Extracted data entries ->
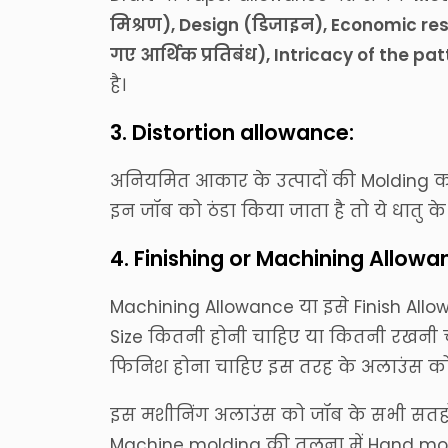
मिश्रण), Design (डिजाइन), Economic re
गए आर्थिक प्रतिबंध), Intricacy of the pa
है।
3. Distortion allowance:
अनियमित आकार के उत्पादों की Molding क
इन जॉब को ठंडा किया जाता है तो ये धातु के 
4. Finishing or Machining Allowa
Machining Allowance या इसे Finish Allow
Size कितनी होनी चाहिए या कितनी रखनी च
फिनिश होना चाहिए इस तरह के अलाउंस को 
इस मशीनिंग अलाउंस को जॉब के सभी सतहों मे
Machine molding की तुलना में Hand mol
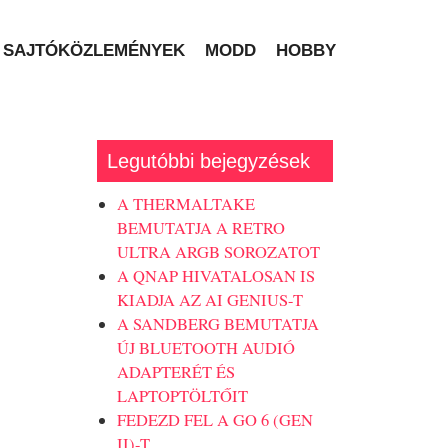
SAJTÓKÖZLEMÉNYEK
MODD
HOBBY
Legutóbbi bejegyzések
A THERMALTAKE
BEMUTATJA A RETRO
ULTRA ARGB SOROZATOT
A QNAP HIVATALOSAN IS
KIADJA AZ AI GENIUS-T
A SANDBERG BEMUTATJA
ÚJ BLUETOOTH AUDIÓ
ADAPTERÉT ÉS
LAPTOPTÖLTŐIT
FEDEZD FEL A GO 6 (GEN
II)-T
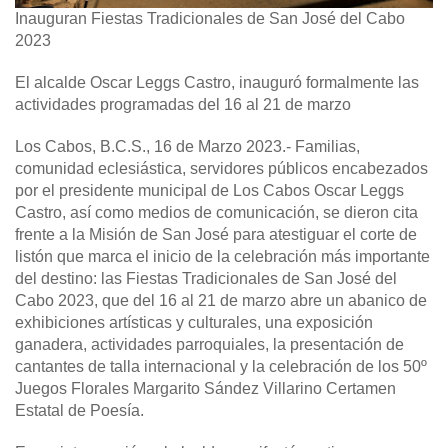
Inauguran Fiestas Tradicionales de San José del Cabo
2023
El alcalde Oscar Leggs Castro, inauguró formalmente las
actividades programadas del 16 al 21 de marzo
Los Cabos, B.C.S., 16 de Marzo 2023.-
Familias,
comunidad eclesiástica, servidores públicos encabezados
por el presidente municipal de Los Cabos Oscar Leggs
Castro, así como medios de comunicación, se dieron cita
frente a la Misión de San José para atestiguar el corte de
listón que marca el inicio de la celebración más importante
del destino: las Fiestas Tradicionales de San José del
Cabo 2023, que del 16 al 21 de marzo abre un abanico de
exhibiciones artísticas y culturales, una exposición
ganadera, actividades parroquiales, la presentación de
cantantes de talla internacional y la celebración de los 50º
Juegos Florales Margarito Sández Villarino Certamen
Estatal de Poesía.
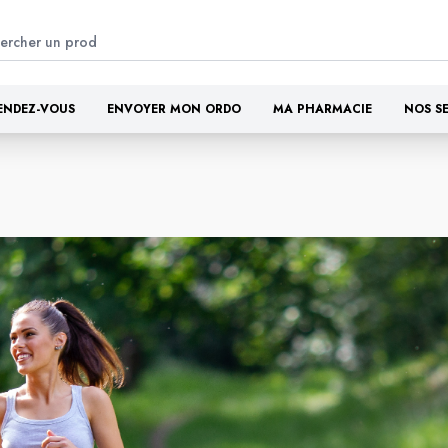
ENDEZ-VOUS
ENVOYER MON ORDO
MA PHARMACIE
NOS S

==

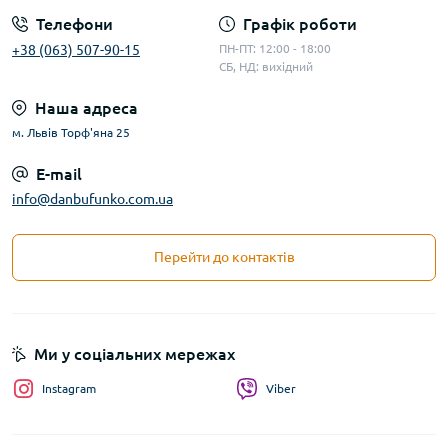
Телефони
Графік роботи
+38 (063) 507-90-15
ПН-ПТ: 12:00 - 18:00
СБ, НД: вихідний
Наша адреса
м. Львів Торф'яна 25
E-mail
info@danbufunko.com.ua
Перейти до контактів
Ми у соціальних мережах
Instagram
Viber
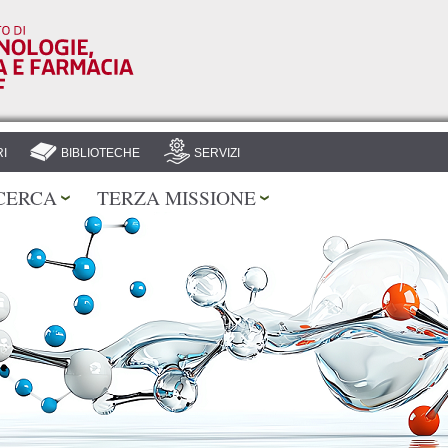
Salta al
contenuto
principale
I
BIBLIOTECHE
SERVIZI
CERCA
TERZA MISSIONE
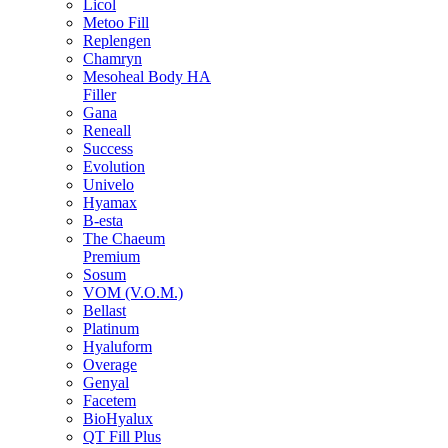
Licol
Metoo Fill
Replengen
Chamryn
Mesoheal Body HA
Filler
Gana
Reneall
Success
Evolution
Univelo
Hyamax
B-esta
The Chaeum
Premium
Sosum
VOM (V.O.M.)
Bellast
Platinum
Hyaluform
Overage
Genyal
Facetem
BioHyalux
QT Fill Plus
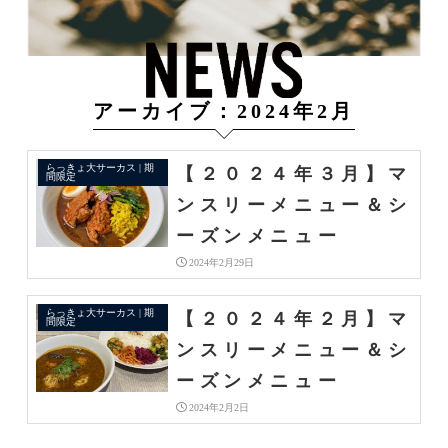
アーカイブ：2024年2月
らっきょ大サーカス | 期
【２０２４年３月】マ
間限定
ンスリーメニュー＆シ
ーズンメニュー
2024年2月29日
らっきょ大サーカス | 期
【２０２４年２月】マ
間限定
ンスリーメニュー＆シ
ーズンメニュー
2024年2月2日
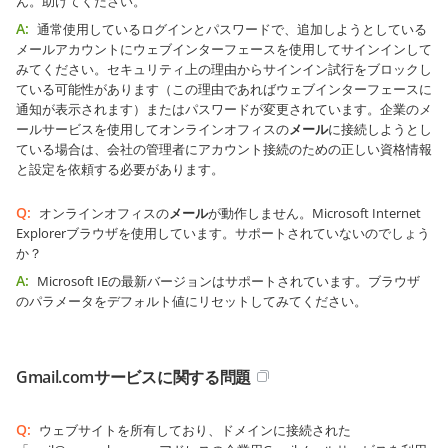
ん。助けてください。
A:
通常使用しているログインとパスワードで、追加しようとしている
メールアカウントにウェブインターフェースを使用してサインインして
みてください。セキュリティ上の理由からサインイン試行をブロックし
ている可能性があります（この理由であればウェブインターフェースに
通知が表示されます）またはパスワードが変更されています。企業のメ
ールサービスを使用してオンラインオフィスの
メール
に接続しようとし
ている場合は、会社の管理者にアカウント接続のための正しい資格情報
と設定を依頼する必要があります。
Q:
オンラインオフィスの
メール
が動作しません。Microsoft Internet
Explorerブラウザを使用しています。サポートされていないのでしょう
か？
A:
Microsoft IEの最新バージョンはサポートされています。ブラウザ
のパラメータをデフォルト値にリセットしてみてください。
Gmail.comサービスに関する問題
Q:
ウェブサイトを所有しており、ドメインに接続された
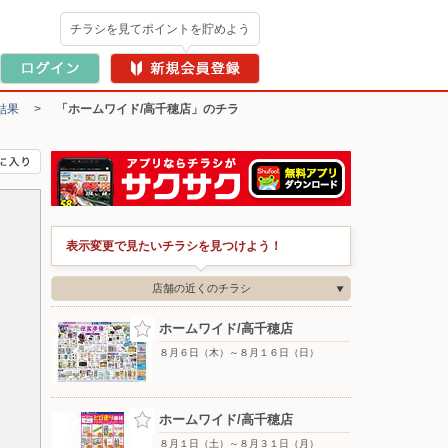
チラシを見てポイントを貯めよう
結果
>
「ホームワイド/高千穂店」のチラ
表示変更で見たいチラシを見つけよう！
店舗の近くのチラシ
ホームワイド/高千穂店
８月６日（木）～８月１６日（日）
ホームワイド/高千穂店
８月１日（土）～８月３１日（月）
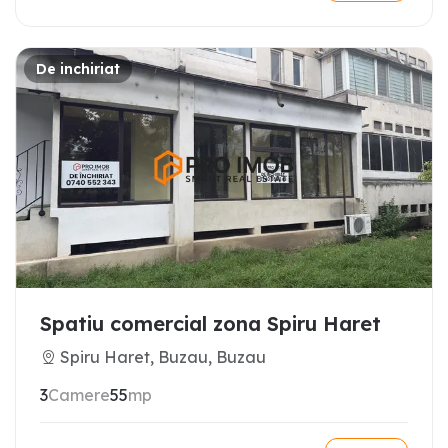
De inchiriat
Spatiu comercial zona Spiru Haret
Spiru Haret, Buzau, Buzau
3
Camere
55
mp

==

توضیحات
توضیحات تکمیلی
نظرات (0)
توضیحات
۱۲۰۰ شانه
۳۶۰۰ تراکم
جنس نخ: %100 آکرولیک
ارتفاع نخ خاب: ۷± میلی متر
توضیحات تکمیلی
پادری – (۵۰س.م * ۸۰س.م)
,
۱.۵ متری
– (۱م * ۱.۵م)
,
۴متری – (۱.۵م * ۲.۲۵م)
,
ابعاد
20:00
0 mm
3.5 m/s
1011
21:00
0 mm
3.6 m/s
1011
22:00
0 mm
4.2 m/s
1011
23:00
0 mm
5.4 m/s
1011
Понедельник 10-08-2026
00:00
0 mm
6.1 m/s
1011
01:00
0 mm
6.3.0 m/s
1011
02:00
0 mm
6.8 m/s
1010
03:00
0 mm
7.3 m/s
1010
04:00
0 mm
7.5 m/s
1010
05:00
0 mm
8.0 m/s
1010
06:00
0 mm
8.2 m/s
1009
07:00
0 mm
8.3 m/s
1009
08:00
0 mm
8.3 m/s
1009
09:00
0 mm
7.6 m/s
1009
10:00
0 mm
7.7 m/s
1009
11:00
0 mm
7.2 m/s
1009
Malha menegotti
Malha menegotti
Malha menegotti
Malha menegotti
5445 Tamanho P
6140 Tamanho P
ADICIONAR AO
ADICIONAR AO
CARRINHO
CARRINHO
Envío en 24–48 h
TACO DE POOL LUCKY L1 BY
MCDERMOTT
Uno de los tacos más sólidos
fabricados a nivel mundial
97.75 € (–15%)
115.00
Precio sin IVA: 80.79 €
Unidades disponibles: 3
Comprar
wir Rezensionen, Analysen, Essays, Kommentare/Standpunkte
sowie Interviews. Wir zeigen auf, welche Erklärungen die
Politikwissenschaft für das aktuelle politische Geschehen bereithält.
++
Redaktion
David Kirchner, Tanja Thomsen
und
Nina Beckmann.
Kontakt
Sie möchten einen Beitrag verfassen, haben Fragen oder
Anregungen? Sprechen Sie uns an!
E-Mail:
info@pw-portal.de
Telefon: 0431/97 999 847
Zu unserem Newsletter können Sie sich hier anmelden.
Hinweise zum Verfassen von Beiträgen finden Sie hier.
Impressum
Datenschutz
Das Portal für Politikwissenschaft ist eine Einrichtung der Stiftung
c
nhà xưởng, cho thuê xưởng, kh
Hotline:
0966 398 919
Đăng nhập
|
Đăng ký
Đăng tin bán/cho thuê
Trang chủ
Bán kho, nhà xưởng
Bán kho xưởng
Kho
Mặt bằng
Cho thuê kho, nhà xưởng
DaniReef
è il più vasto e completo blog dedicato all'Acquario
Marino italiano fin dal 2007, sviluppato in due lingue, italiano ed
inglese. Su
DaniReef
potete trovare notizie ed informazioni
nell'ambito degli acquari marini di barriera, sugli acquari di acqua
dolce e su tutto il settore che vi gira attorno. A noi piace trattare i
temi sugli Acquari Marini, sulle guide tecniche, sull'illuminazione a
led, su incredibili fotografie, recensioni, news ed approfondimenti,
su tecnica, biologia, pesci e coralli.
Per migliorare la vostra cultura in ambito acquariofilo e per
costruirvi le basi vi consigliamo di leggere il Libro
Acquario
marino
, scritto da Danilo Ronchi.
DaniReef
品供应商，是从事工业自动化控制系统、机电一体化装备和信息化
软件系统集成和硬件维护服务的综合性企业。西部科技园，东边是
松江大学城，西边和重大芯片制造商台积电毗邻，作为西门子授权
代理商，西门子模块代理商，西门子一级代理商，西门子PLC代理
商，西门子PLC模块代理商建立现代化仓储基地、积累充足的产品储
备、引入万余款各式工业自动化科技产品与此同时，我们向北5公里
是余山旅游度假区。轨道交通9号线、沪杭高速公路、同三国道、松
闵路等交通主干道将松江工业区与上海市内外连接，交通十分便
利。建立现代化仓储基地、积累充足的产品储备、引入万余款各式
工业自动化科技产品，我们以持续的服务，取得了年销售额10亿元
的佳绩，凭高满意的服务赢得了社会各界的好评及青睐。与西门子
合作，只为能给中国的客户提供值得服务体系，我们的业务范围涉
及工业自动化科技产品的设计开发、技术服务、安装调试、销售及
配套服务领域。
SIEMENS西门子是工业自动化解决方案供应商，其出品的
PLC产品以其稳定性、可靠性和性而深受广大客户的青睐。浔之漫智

TO DO ->
Please go through the data and copy each line containing the word "celebración".

ANSWER AREA ->
listón que marca el inicio de la celebración más importante
cantantes de talla internacional y la celebración de los 50º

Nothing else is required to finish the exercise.